About this exercise —
Among the lines of the material, copy those that hold the string "cultural".

Records to process —
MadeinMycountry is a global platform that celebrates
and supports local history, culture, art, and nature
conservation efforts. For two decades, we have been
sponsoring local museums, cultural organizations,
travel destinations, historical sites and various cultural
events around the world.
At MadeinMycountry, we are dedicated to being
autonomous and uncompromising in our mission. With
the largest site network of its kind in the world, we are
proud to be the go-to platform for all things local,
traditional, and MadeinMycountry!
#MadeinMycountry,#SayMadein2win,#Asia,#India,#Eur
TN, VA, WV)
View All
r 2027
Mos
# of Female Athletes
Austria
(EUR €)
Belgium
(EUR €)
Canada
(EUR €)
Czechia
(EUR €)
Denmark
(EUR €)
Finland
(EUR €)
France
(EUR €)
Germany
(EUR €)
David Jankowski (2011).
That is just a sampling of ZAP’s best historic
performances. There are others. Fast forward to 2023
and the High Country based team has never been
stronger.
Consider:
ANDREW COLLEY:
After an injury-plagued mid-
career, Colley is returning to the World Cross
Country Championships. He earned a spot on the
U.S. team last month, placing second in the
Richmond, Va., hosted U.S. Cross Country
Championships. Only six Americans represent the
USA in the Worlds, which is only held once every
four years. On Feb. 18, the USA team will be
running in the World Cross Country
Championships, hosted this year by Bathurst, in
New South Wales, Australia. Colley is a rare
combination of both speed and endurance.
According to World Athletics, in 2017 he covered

Result below —
sponsoring local museums, cultural organizations,
travel destinations, historical sites and various cultural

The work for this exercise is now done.